SWITZERLAND proposed generally requiring parties to cooperate in cases of alleged violation of national ABS legislation, without reference to provider country or country of origin. JAPAN expressed willingness to accept reference to the country of origin in this specific context.
MONITORING (ARTICLE 13): Paragraph 1: The AFRICAN GROUP expressed preference for a requirement for parties’ measures on monitoring, tracking and reporting the utilization of genetic resources, accepting to add “in order to create transparency.” CANADA opposed reference to tracking and, with the EU, noted lack of clarity regarding reporting. The EU proposed requiring parties to “take measures, as appropriate, to monitor the utilization of genetic resources in order to create transparency.” GRULAC stressed that monitoring is not primarily related to transparency, thus suggesting adding “to support compliance measures under the protocol.” CANADA proposed, and delegates agreed, to delete the above references to purposes. JAPAN, supported by the LIKE-MINDED ASIA PACIFIC and CANADA, proposed instead adding “to support compliance measures under article 12.1,” and the AFRICAN GROUP “compliance with PIC and MAT.” GRULAC reserved the right to include reference to other articles related to compliance. The AFRICAN GROUP requested reference to derivatives and associated TK along with genetic resources. JAPAN proposed, and delegates agreed, to delete reference to the international certificate of compliance in this paragraph, since it constitutes evidence of compliance and is dealt with elsewhere. Delegates agreed to revisit the chapeau after addressing the following sub-paragraphs listing possible parties’ measures. Discussions continued into the night.
IN THE CORRIDORS
Tuesday’s late night discussions on institutional provisions triggered talks about the logistics of holding COP/MOP meetings in parallel or back-to-back with the CBD COP once the protocol is adopted, with some reckoning that future COPs could resemble climate change meetings. As most of Wednesday was spent on negotiations on a single article, even the most optimistic realized they might have got ahead of themselves talking about institutional arrangements before resolving a series of compliance-related issues. Still, while during the day many complained that negotiations seemed to circle around at a snail’s pace, late in the evening most celebrated a breakthrough on a requirement for user country measures to ensure that access is in accordance with domestic regulations on PIC and MAT.

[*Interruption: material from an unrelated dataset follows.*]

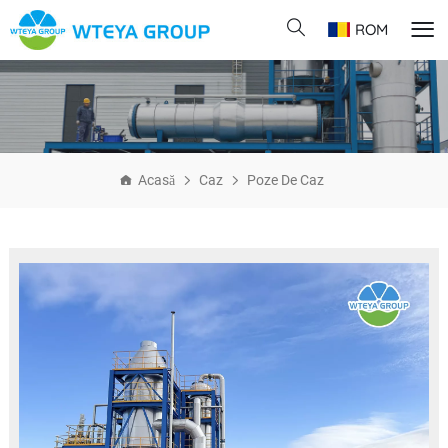
ROM
Acasă
Caz
Poze De Caz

With a lengthy list of politically controversial and legally challenging issues still pending, delegates were understandably reluctant to comment on the prospect of concluding negotiations this week, although most agreed that the ongoing serious negotiations on compliance prove that there is will and commitment to get as close as possible to meeting the 2010 deadline. Some even felt that once compliance is resolved, everything else would quickly fall into place, although others joked that it would take some serious magic to complete the protocol in the remaining forty-eight hours in Montreal.